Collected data
--*--
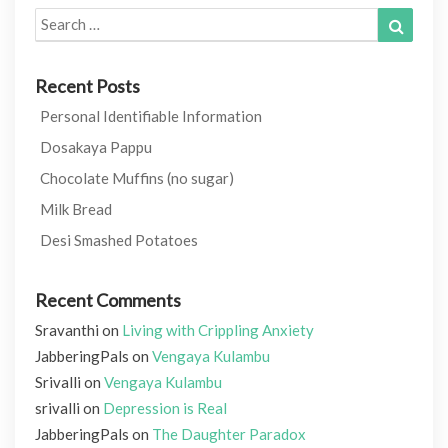
Search
Search
for:
Recent Posts
Personal Identifiable Information
Dosakaya Pappu
Chocolate Muffins (no sugar)
Milk Bread
Desi Smashed Potatoes
Recent Comments
Sravanthi
on
Living with Crippling Anxiety
JabberingPals
on
Vengaya Kulambu
Srivalli
on
Vengaya Kulambu
srivalli
on
Depression is Real
JabberingPals
on
The Daughter Paradox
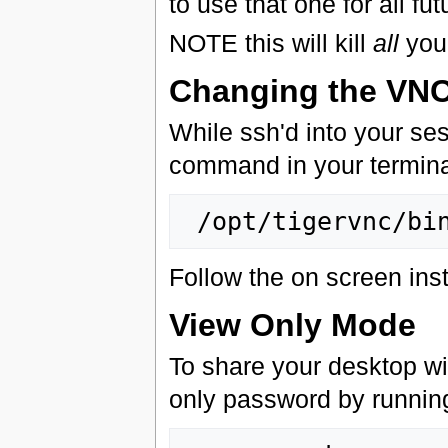
to use that one for all fu
NOTE this will kill
all
you
Changing the VN
While ssh'd into your se
command in your termina
Follow the on screen inst
View Only Mode
To share your desktop wi
only password by runnin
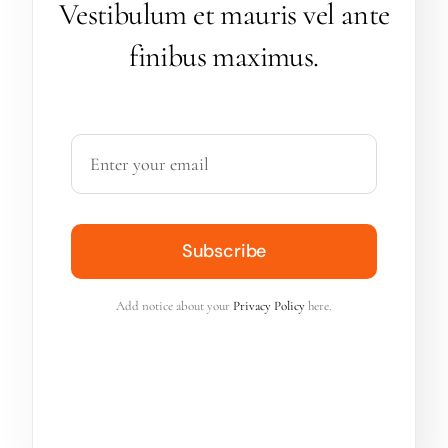
Vestibulum et mauris vel ante
finibus maximus.
Subscribe
Add notice about your
Privacy Policy
here.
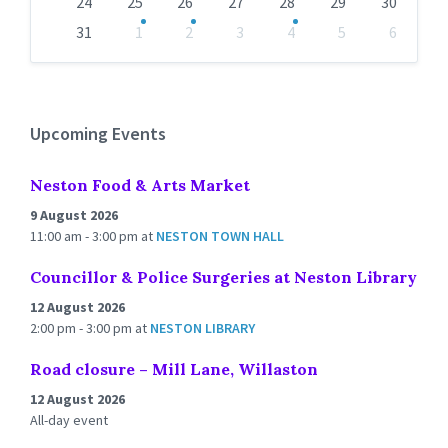
24
25
26
27
28
29
30
31
1
2
3
4
5
6
Back
to
calendar
days
Upcoming Events
Neston Food & Arts Market
9 August 2026
11:00 am - 3:00 pm
at
NESTON TOWN HALL
Councillor & Police Surgeries at Neston Library
12 August 2026
2:00 pm - 3:00 pm
at
NESTON LIBRARY
Road closure – Mill Lane, Willaston
12 August 2026
All-day event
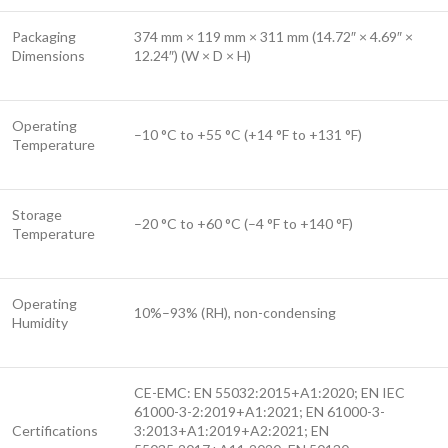
Packaging
374 mm × 119 mm × 311 mm (14.72″ × 4.69″ ×
Dimensions
12.24″) (W × D × H)
Operating
–10 °C to +55 °C (+14 °F to +131 °F)
Temperature
Storage
–20 °C to +60 °C (–4 °F to +140 °F)
Temperature
Operating
10%–93% (RH), non-condensing
Humidity
CE-EMC: EN 55032:2015+A1:2020; EN IEC
61000-3-2:2019+A1:2021; EN 61000-3-
Certifications
3:2013+A1:2019+A2:2021; EN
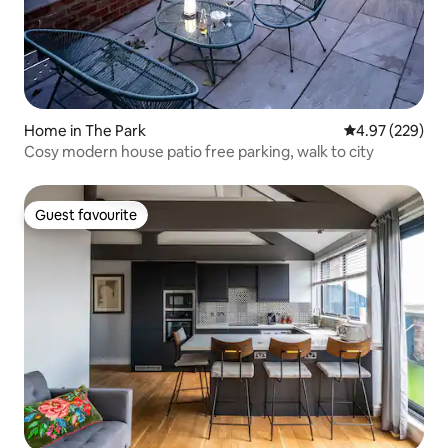
Home in The Park
4.97 out of 5 a
4.97 (229)
Cosy modern house patio free parking, walk to city
Guest favourite
Guest favourite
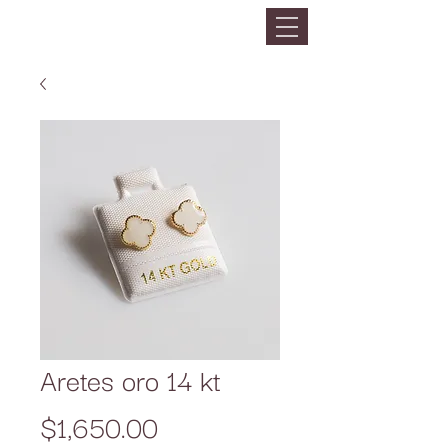
Aretes oro 14 kt
Precio
$1,650.00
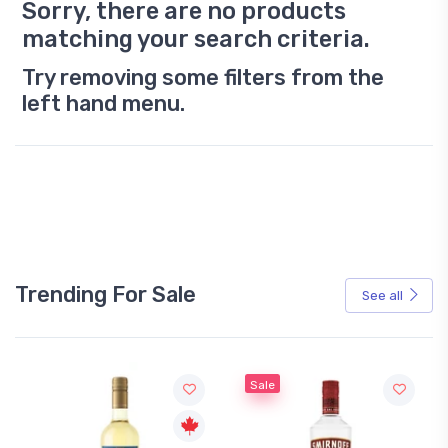
Sorry, there are no products
matching your search criteria.
Try removing some filters from the
left hand menu.
Trending For Sale
See all
Sale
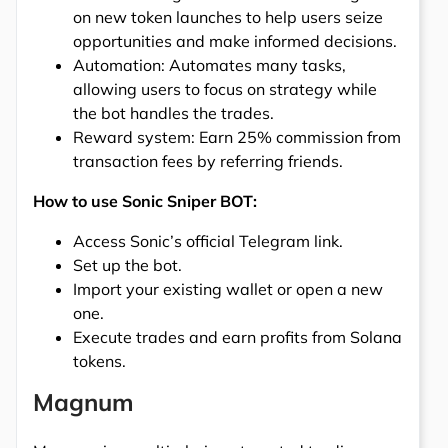
on new token launches to help users seize
opportunities and make informed decisions.
Automation: Automates many tasks,
allowing users to focus on strategy while
the bot handles the trades.
Reward system: Earn 25% commission from
transaction fees by referring friends.
How to use Sonic Sniper BOT:
Access Sonic’s official Telegram link.
Set up the bot.
Import your existing wallet or open a new
one.
Execute trades and earn profits from Solana
tokens.
Magnum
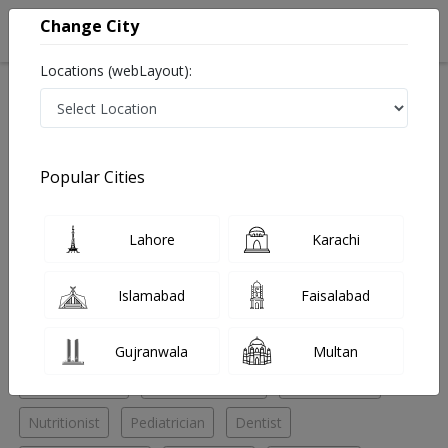
Change City
Locations (webLayout):
Home
Hospitals
Karachi
Saddar
Karachi Adventist Hospital
Pediatrician
Popular Cities
Best Pediatrician in Karachi Adventist Hospital
Lahore
Karachi
No Doctor Available......
Islamabad
Faisalabad
Doctors for Other Specialities in Karachi Adventist
Hospital
Gujranwala
Multan
ENT Specialist
General Surgeon
Nephrologist
Nutritionist
Pediatrician
Dentist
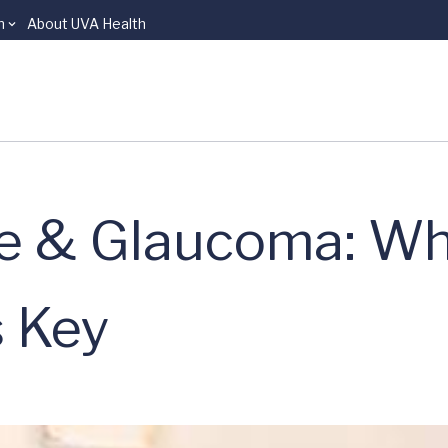
n
About UVA Health
re & Glaucoma: Wh
s Key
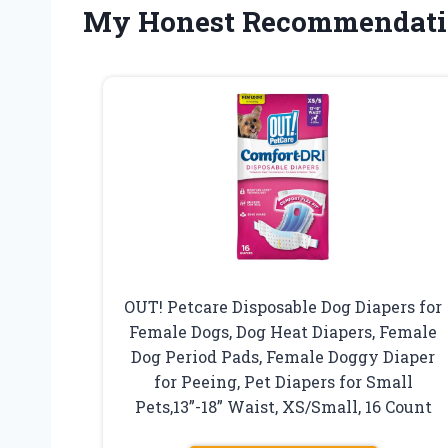
My Honest Recommendati
OUT! Petcare Disposable Dog Diapers for
Female Dogs, Dog Heat Diapers, Female
Dog Period Pads, Female Doggy Diaper
for Peeing, Pet Diapers for Small
Pets,13”-18” Waist, XS/Small, 16 Count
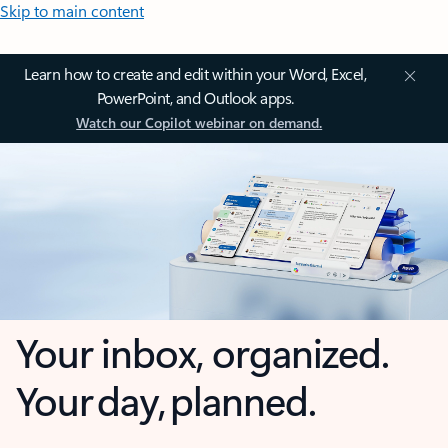
Skip to main content
Learn how to create and edit within your Word, Excel,
PowerPoint, and Outlook apps.
Watch our Copilot webinar on demand.
Your inbox, organized.
Your day, planned.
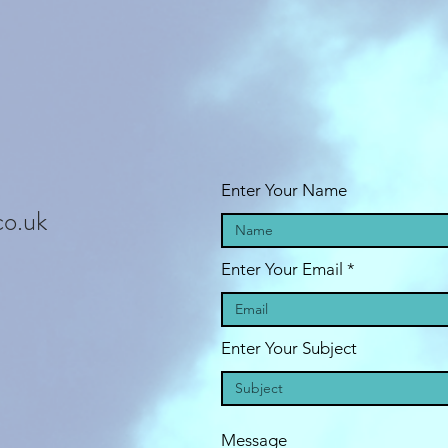
Enter Your Name
co.uk
Enter Your Email
Enter Your Subject
Message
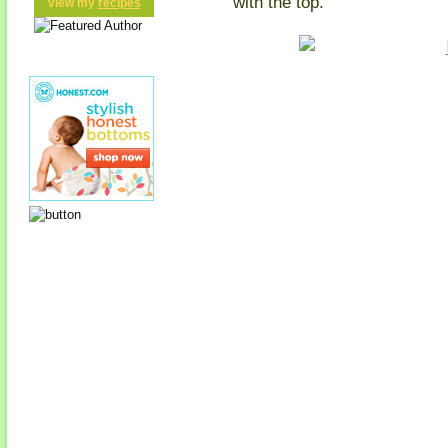
with the top.
view my
recipes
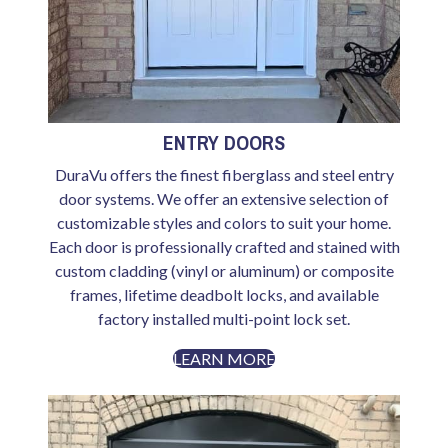
ENTRY DOORS
DuraVu offers the finest fiberglass and steel entry
door systems. We offer an extensive selection of
customizable styles and colors to suit your home.
Each door is professionally crafted and stained with
custom cladding (vinyl or aluminum) or composite
frames, lifetime deadbolt locks, and available
factory installed multi-point lock set.
LEARN MORE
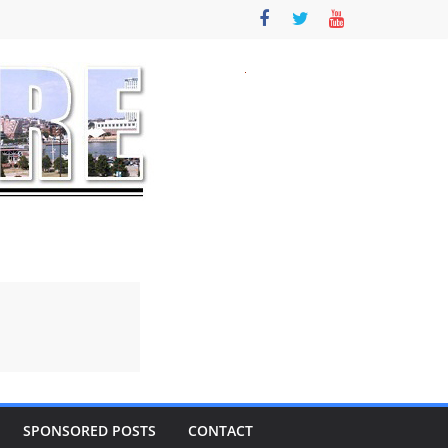
SPONSORED POSTS
CONTACT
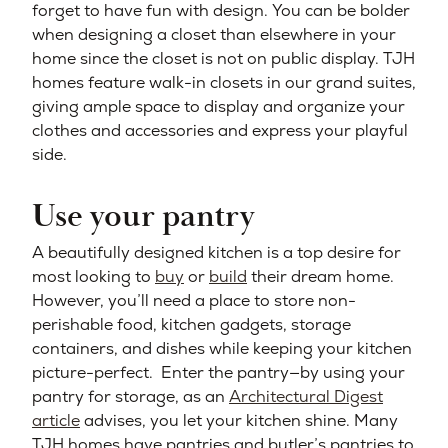
forget to have fun with design. You can be bolder
when designing a closet than elsewhere in your
home since the closet is not on public display. TJH
homes feature walk-in closets in our grand suites,
giving ample space to display and organize your
clothes and accessories and express your playful
side.
Use your pantry
A beautifully designed kitchen is a top desire for
most looking to
buy
or
build
their dream home.
However, you’ll need a place to store non-
perishable food, kitchen gadgets, storage
containers, and dishes while keeping your kitchen
picture-perfect. Enter the pantry—by using your
pantry for storage, as an
Architectural Digest
article
advises, you let your kitchen shine. Many
TJH homes have pantries and butler’s pantries to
--*--
### Your goal:
In the entries above, count each line holding the word "Sonic" and give that count alone.

### Answer section:
2